Abstract:MZI-based block optical neural networks (BONNs), which can achieve large-scale network models, have increasingly drawn attentions. However, the robustness of the current training algorithm is not high enough. Moreover, large-scale BONNs usually contain numerous trainable parameters, resulting in expensive computation and power consumption. In this article, by pruning matrix blocks and directly optimizing the individuals in population, we propose an on-chip covariance matrix adaptation evolution strategy and attention-based pruning (CAP) algorithm for large-scale BONNs.
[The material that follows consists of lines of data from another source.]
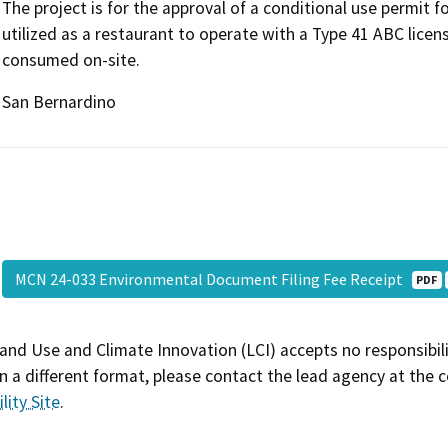
The project is for the approval of a conditional use permit f
utilized as a restaurant to operate with a Type 41 ABC licen
consumed on-site.
San Bernardino
MCN 24-033 Environmental Document Filing Fee Receipt
PDF
and Use and Climate Innovation (LCI) accepts no responsibilit
 a different format, please contact the lead agency at the 
lity Site
.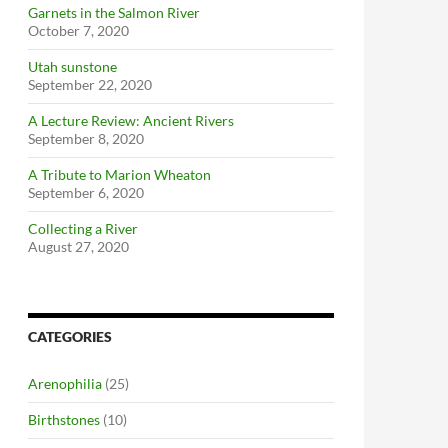
Garnets in the Salmon River
October 7, 2020
Utah sunstone
September 22, 2020
A Lecture Review: Ancient Rivers
September 8, 2020
A Tribute to Marion Wheaton
September 6, 2020
Collecting a River
August 27, 2020
CATEGORIES
Arenophilia
(25)
Birthstones
(10)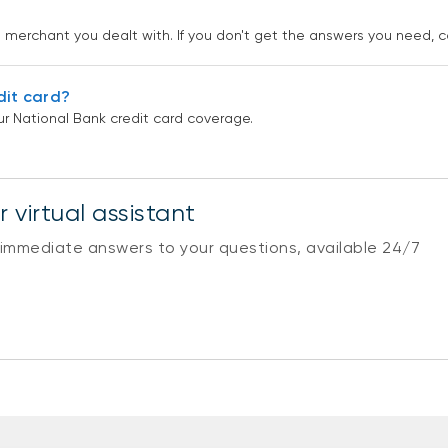
he merchant you dealt with. If you don't get the answers you need, c
dit card?
r National Bank credit card coverage.
 virtual assistant
 immediate answers to your questions, available 24/7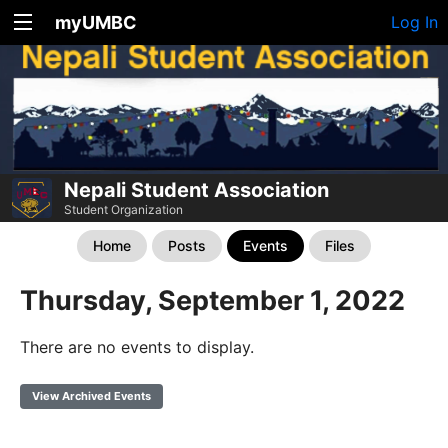
myUMBC
Log In
Nepali Student Association
Student Organization
Home
Posts
Events
Files
Thursday, September 1, 2022
There are no events to display.
View Archived Events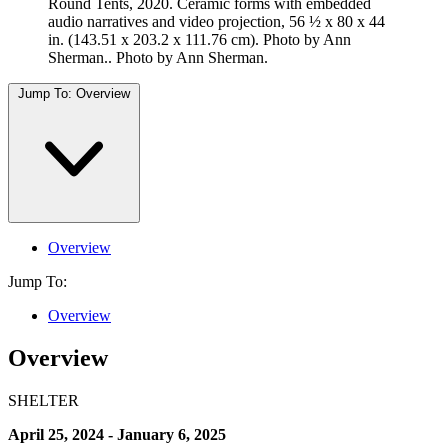
Round Tents, 2020. Ceramic forms with embedded
audio narratives and video projection, 56 ½ x 80 x 44
in. (143.51 x 203.2 x 111.76 cm). Photo by Ann
Sherman.. Photo by Ann Sherman.
Jump To:
Overview
Overview
Jump To:
Overview
Overview
SHELTER
April 25, 2024 - January 6, 2025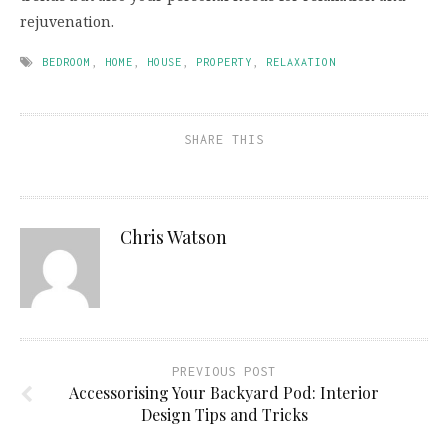
rejuvenation.
BEDROOM
,
HOME
,
HOUSE
,
PROPERTY
,
RELAXATION
SHARE THIS
Chris Watson
PREVIOUS POST
Accessorising Your Backyard Pod: Interior
Design Tips and Tricks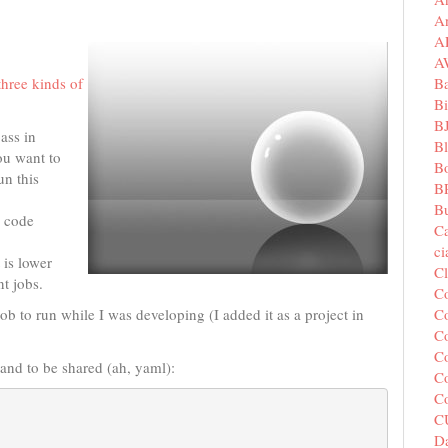
A
A
A
B
three kinds of
Bi
B
ass in
B
ou want to
B
un this
B
Bu
e code
C
c
 is lower
C
nt jobs.
C
Co
ob to run while I was developing (I added it as a project in
Co
Co
mand to be shared (ah, yaml):
Co
C
C
Da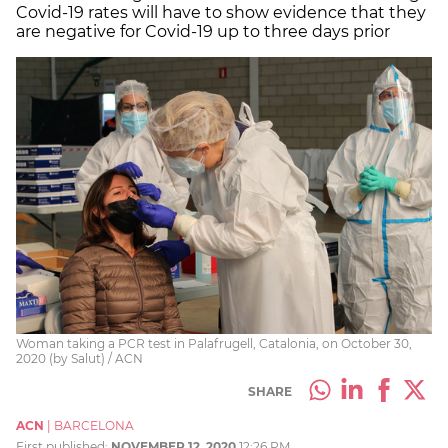
Covid-19 rates will have to show evidence that they
are negative for Covid-19 up to three days prior
Woman taking a PCR test in Palafrugell, Catalonia, on October 30,
2020 (by Salut) / ACN
SHARE
ACN
|
BARCELONA
First published:
NOVEMBER 12, 2020
12:26 PM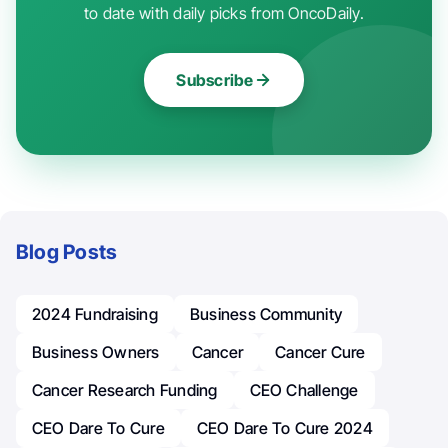
to date with daily picks from OncoDaily.
Subscribe
Blog Posts
2024 Fundraising
Business Community
Business Owners
Cancer
Cancer Cure
Cancer Research Funding
CEO Challenge
CEO Dare To Cure
CEO Dare To Cure 2024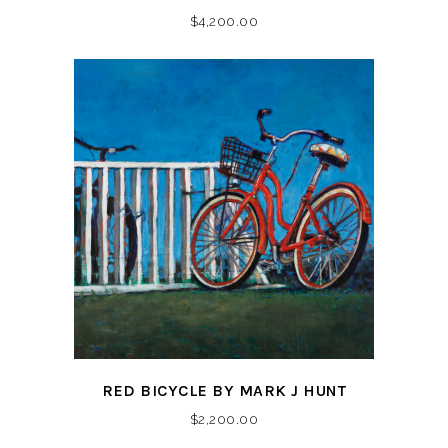
$
4,200.00
RED BICYCLE BY MARK J HUNT
$
2,200.00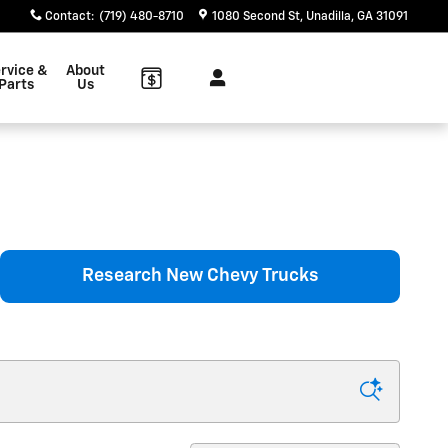
Contact
:
(719) 480-8710
1080 Second St
Unadilla
,
GA
31091
rvice &
About
Parts
Us
Research New Chevy Trucks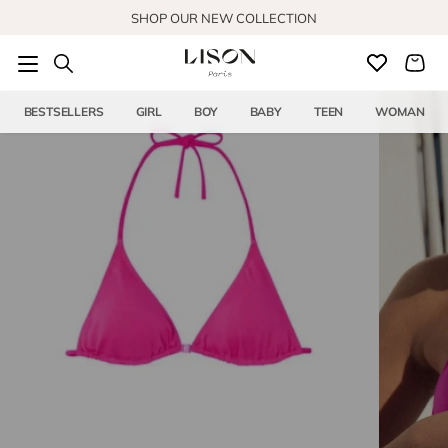
Skip to content
SHOP OUR NEW COLLECTION
BESTSELLERS
GIRL
BOY
BABY
TEEN
WOMAN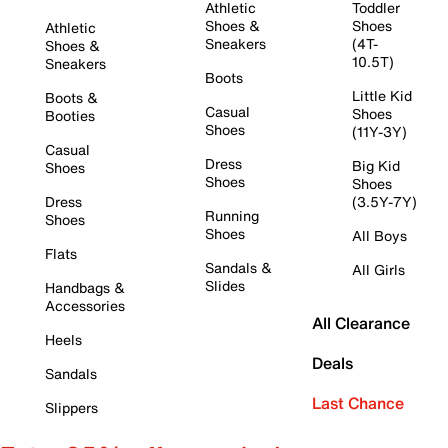
Athletic
Toddler
Shoes &
Shoes
Athletic
Sneakers
(4T-
Shoes &
10.5T)
Sneakers
Boots
Little Kid
Boots &
Casual
Shoes
Booties
Shoes
(11Y-3Y)
Casual
Dress
Big Kid
Shoes
Shoes
Shoes
Dress
(3.5Y-7Y)
Running
Shoes
Shoes
All Boys
Flats
Sandals &
All Girls
Slides
Handbags &
Accessories
All Clearance
Heels
Deals
Sandals
Last Chance
Slippers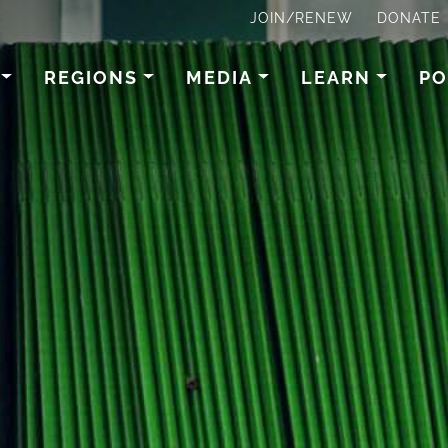
JOIN/RENEW
DONATE
REGIONS
MEDIA
LEARN
PO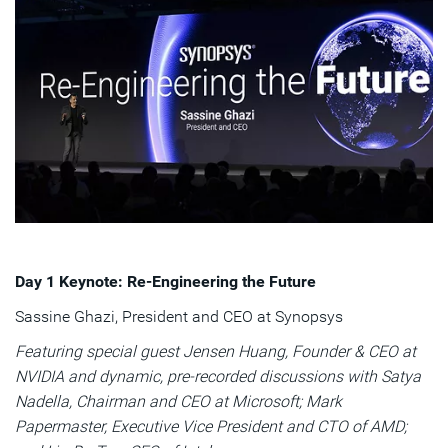
Day 1 Keynote: Re-Engineering the Future
Sassine Ghazi, President and CEO at Synopsys
Featuring special guest Jensen Huang, Founder & CEO at
NVIDIA and dynamic, pre-recorded discussions with Satya
Nadella, Chairman and CEO at Microsoft; Mark
Papermaster, Executive Vice President and CTO of AMD;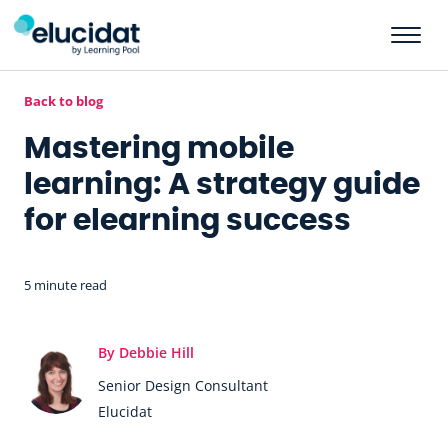
Skip to main content
Back to blog
Mastering mobile
learning: A strategy guide
for elearning success
5 minute read
By Debbie Hill
Senior Design Consultant
Elucidat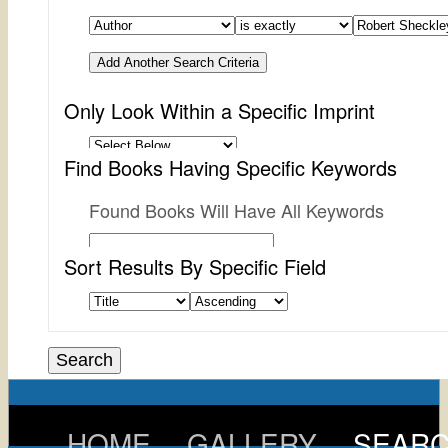
Add Another Search Criteria
Only Look Within a Specific Imprint
Find Books Having Specific Keywords
Found Books Will Have All Keywords
Sort Results By Specific Field
HOME
GALLERY
SEAR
The calculated results demonstrate that the CAP algorithm can prune 60% and 80% of the parameters for MNIST and Fashion-MNIST datasets, respectively, while only degrades the performance by 3.289% and 4.693%. Considering the influence of dynamic noise in phase shifters, our proposed CAP algorithm (performance degradation of 22.327% for MNIST dataset and 24.019% for Fashion-MNIST dataset utilizing a poor fabricated chip and electrical control with a standard deviation of 0.5) exhibits strongest robustness compared with both our previously reported block adjoint training algorithm (43.963% and 41.074%) and the covariance matrix adaptation evolution strategy (25.757% and 32.871%), respectively. Moreover, when 60% of the parameters are pruned, the CAP algorithm realizes 88.5% accuracy in experiment for the simplified MNIST dataset, which is similar to the simulation result without noise (92.1%). Additionally, we simulationally and experimentally demonstrate that using MZIs with only internal phase shifters to construct BONNs is an efficient way to reduce both the system area and the required trainable parameters. Notably, our proposed CAP algorithm show excellent potential for larger-scale network models and more complex tasks.